Now consider the variable $Z=S(X)$. We first show that the term $\frac{1}{(\pi+z)^{2}+z^{2}} $ is the density of a Cauchy random variable. In general, this density is

$$f_Z(z) = \frac 1{\pi}\frac {\gamma}{(z-m)^2+\gamma^2} $$ where $m$ is the median/mode and $\gamma >0$ is a real scale parameter. If we set $m=-\pi/2,\;\; \gamma = \pi/2$ we obtain

$$f_Z(z;m=-\pi/2,\gamma=\pi/2) = \frac 1{\pi}\frac {\pi/2}{(z+\pi/2)^2+\pi^2/4}=\frac{1}{(\pi+z)^{2}+z^{2}}$$

So indeed, the variable $Z=S(X)$ can be seen as a Cauchy$(m=-\pi/2,\gamma=\pi/2)$ random variable with the above density. Now reverse the direction of thought: if $Z$ is a random variable, so is $X$, defined by $X=S^{-1}(Z)$. When we define a random variable as a function of another, if the function is strictly monotone, we have available the change-of-variable formula to derive the density of the former. The function $S(x)$ is strictly increasing and therefore so is its inverse. Inverting the relation we have $Z = (S^{-1})^{-1}(X) = S(X)$. The change-of-variable formula gives

$$f_X(x) = \left|\frac {dS(x)}{dx}\right|\cdot f_Z(S(x)) = \frac {dS(x)}{dx}\cdot f_Z(S(x))=\frac {dS(x)}{dx}\frac{1}{(\pi+S(x))^{2}+S(x)^{2}}$$

But this last expression exists already in our integral. Substituting we obtain

$$I = -\pi\int_{0}^{1}f_X(x)\ln xdx$$

This last expression could be the expected value of $\ln x$, (by the so called "Law of Unconscious Statistician"), if only the density $f_X(x)$ integrates to unity over $[0,1]$.

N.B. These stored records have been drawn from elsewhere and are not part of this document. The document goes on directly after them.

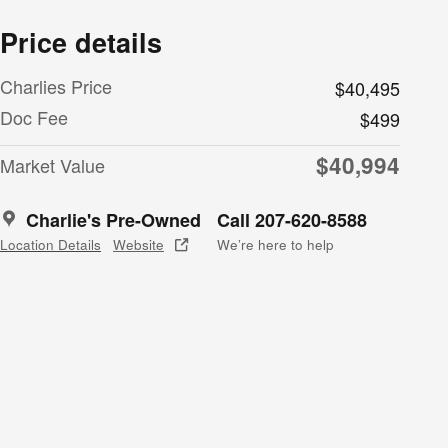
Price details
Charlies Price
$40,495
Doc Fee
$499
$40,994
Market Value
Charlie's Pre-Owned
Call 207-620-8588
Location Details
Website
We’re here to help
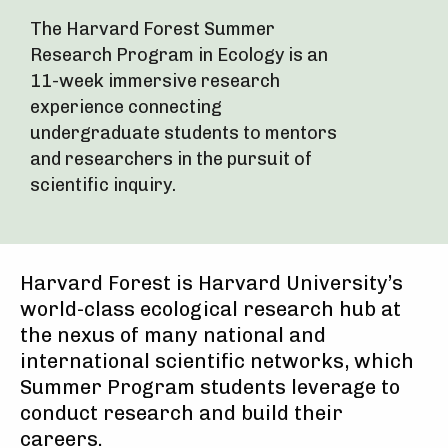
The Harvard Forest Summer
Research Program in Ecology is an
11-week immersive research
experience connecting
undergraduate students to mentors
and researchers in the pursuit of
scientific inquiry.
Harvard Forest is Harvard University’s
world-class ecological research hub at
the nexus of many national and
international scientific networks, which
Summer Program students leverage to
conduct research and build their
careers.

Note that $$\int_{0}^{1}f_X(x)dx = \int_{0}^{\infty}f_Z(z)dz = \int_{0}^{\infty}\frac{1}{(\pi+z)^{2}+z^{2}}dz $$ Adopting to our case a formula from Gradshteyn and Ryzhik 7th ed. (3.252(1), p.325) we find that

$$\int_{0}^{\infty}f_Z(z)dz = \frac 14 = \int_{0}^{1}f_X(x)dx \Rightarrow \int_{0}^{1}4f_X(x)dx =1$$

So it is the random variable with density $\tilde f_X(x) = 4f_X(x)$ that has the (truncated) support $[0,1]$ that validates the treatment of our intergal as an expected value: $$I = -\frac {\pi}{4}\int_{0}^{1}4f_X(x)\ln xdx = -\frac {\pi}{4}E[\ln X]$$

What have we accomplished (if anything)? We have transformed the problem: from

"prove that $I =\frac{\pi}{8}\ln\frac{\pi^2}{8}$"

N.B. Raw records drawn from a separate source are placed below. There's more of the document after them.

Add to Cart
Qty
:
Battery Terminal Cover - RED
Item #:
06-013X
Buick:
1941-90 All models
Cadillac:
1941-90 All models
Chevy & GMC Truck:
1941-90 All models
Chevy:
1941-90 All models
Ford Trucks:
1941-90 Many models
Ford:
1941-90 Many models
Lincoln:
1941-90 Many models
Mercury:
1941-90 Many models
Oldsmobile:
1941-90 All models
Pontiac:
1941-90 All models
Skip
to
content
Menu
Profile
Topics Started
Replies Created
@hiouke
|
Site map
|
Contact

we now must somehow prove that

"There exists a random variable $X$ with support $[0,1]$ whose logarithm has expected value equal to $-\frac{1}{2}\ln\frac{\pi^2}{8}$".

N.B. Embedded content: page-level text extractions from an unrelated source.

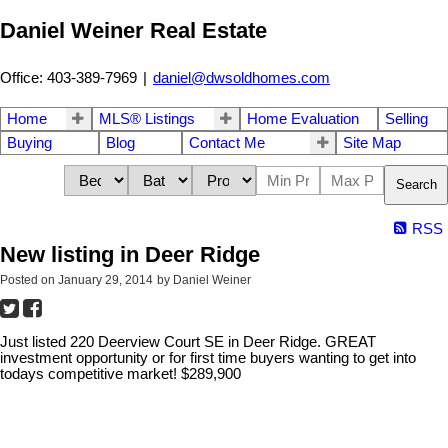
Daniel Weiner Real Estate
Office: 403-389-7969
|
daniel@dwsoldhomes.com
Home
MLS® Listings
Home Evaluation
Selling
Buying
Blog
Contact Me
Site Map
Search
RSS
New listing in Deer Ridge
Posted on
January 29, 2014
by
Daniel Weiner
Just listed 220 Deerview Court SE in Deer Ridge. GREAT
investment opportunity or for first time buyers wanting to get into
todays competitive market! $289,900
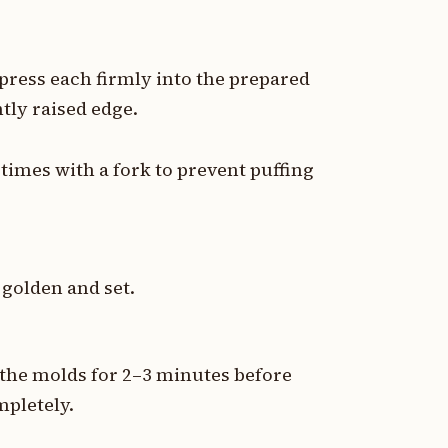
press each firmly into the prepared
tly raised edge.
l times with a fork to prevent puffing
 golden and set.
 the molds for 2–3 minutes before
mpletely.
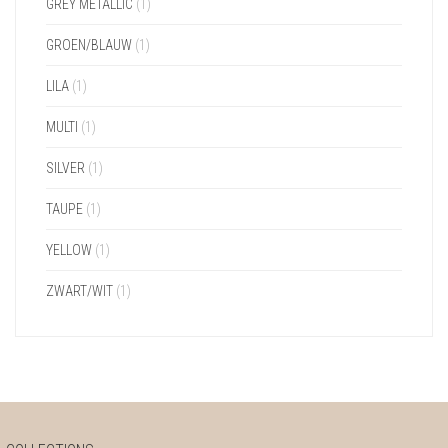
GREY METALLIC
(1)
GROEN/BLAUW
(1)
LILA
(1)
MULTI
(1)
SILVER
(1)
TAUPE
(1)
YELLOW
(1)
ZWART/WIT
(1)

If this sentence can be proven in general (for existence and uniqueness), then we have "solved the integral".

Another way to try to prove this is to try to match the $\tilde f_X(x)$ density with some known distribution. As an example, we observe that the integral is evaluated in $[0,1]$ which is the support of a Beta distribution. Also, if we can match our density with a Beta distribution, then we know the expression for the expected value of its logarithm : $E[\ln X]=\psi(a) - \psi(a+b)$, where $\psi()$ is the digamma function. Therefore, if we postulate a Beta density for $X$, $$4f_X(x) = \frac {x^{a-1}(1-x)^{b-1}}{\operatorname{B}(a,b)},\; a,b>0$$ the integral should satisfy
$$I = -\frac {\pi}{4}\Big(\psi(a) - \psi(a+b)\Big)$$

Here, the task has become to determine $a^*>0,b^*>0$ such that

$$ -\frac {\pi}{4}\Big(\psi(a^*) - \psi(a^*+b^*)\Big) = \frac{\pi}{8}\ln\frac{\pi^2}{8}\qquad [A]$$ and that they also satisfy

$$\frac {x^{a^*-1}(1-x)^{b^*-1}}{\operatorname{B}(a^*,b^*)} = \frac{4}{(\pi+S(x))^{2}+S(x)^{2}}\frac {2x^2}{1-x^4},\;\; \forall x\in [0,1]\qquad [B]$$

Note that the second equation must hold for the whole interval $x\in [0,1]$. If existence and uniqueness of the solution to this system of non-linear equations can be proven, we have essentially "solved the integral". If non-existence is proved, then the postulate of a beta-distributed $X$ is rejected. A comment has already shown that this postulate should be rejected, but I leave it as an example of the approach.

But the general approach, and the transformation of the integral into an expected value of $\ln X$ remains valid.